= Edward William Montgomery =

Canadian politician

Edward William Montgomery (1865 - September 27, 1948) was a politician in Manitoba, Canada. He served in the Legislative Assembly of Manitoba from 1927 to 1932, and served as a cabinet minister in the government of John Bracken.

He was born in Canada East and came to Stonewall, Manitoba with his parents in 1877. Montgomery was educated at Manitoba College, taught school in Brandon and went on to study medicine at Manitoba Medical College. He entered the practice of medicine in Winnipeg in 1892. Montgomery was president of the Canadian Medical Association in 1922. He also served as professor of medicine at the Manitoba Medical College.

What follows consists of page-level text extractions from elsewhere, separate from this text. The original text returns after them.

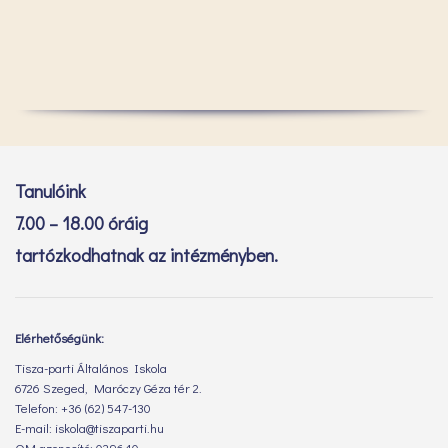
Tanulóink
7.00 – 18.00 óráig
tartózkodhatnak az intézményben.
Elérhetőségünk:
Tisza-parti Általános Iskola
6726 Szeged, Maróczy Géza tér 2.
Telefon: +36 (62) 547-130
E-mail: iskola@tiszaparti.hu
OM azonosító: 029640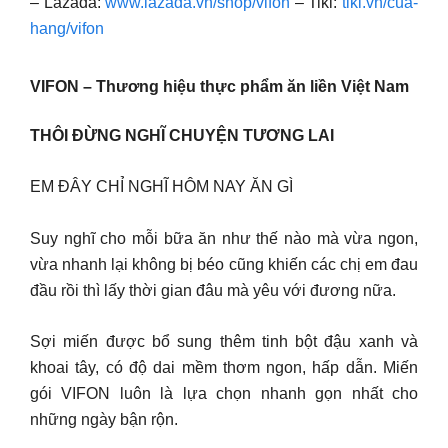
– Lazada:
www.lazada.vn/shop/vifon
– Tiki:
tiki.vn/cua-
hang/vifon
VIFON – Thương hiệu thực phẩm ăn liền Việt Nam
THÔI ĐỪNG NGHĨ CHUYỆN TƯƠNG LAI
EM ĐÂY CHỈ NGHĨ HÔM NAY ĂN GÌ
Suy nghĩ cho mỗi bữa ăn như thế nào mà vừa ngon,
vừa nhanh lại không bị béo cũng khiến các chị em đau
đầu rồi thì lấy thời gian đâu mà yêu với đương nữa.
Sợi miến được bổ sung thêm tinh bột đậu xanh và
khoai tây, có độ dai mềm thơm ngon, hấp dẫn. Miến
gói VIFON luôn là lựa chọn nhanh gọn nhất cho
những ngày bận rộn.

He was elected to the Manitoba legislature as a Progressive in the 1927 provincial election, for the constituency of Winnipeg. At the time, Winnipeg elected ten members by a single transferable ballot. Montgomery finished seventh on the first count, and was declared elected for the final position on the twenty-first count.

On September 9, 1927, he was appointed Minister of Health in Bracken's government. His position was restyled as "Minister of Health and Public Welfare" on July 12, 1928.

Montgomery was defeated in the 1932 provincial election. He finished in fifteenth place on the first count in Winnipeg and was later eliminated from contention on the nineteenth count.

After retiring from politics, he served as chair of the provincial Board of Health until his death in Winnipeg in 1948.